MIDI Controllers for Music Production Software 

If you plan to use virtual instruments to build an original composition, a MIDI controller is an important tool to add alongside music production software. Here are a couple of our favorite MIDI keyboards that work with every software we tested. We recommend 49-key controllers because that size is a good fit for a desk, but both of our recommendations are available with various numbers of keys.

Novation Impulse 49
Novation MIDI keyboards are easy to set up with any music production software and have the best mapping software to help you fully integrate every button and knob. The Impulse series controllers have pressure-sensitive drum pads and responsive, semi-weighted keys.
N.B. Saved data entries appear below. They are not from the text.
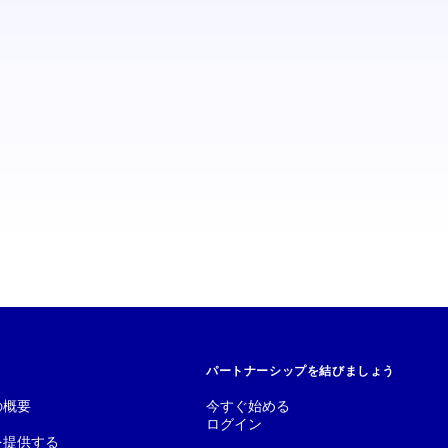
パートナーシップを結びましょう
の概要
今すぐ始める
ログイン
を提供する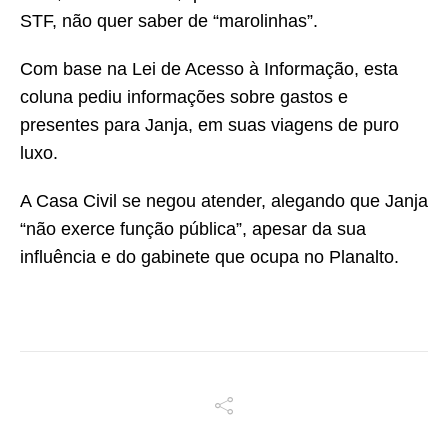
STF, não quer saber de “marolinhas”.
Com base na Lei de Acesso à Informação, esta
coluna pediu informações sobre gastos e
presentes para Janja, em suas viagens de puro
luxo.
A Casa Civil se negou atender, alegando que Janja
“não exerce função pública”, apesar da sua
influência e do gabinete que ocupa no Planalto.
The Novation Impulse automatically maps the faders and knobs when you open the software, and the Automap software enables you to create custom profiles for third-party plugins. In addition to the USB port for connecting to a Mac or PC, the Impulse controllers have a traditional five-pin MIDI connection for controlling hardware synths.

M-Audio Oxygen 49 MK IV
If you're looking for a controller for less than $200, this is your best bet. The keyboard and drum pads don’t have as many levels of velocity sensitivity as the Novation Impulse, but the M-Audio Oxygen has the same number of faders and knobs. It doesn’t come with helpful mapping software, but the keys and drum pads automatically sync when a software instrument window is open. The Oxygen controllers have eight drum pads and come in 25-, 49- and 61-key configurations. This controller has a slim footprint that works perfectly on a desktop, where space is at a premium.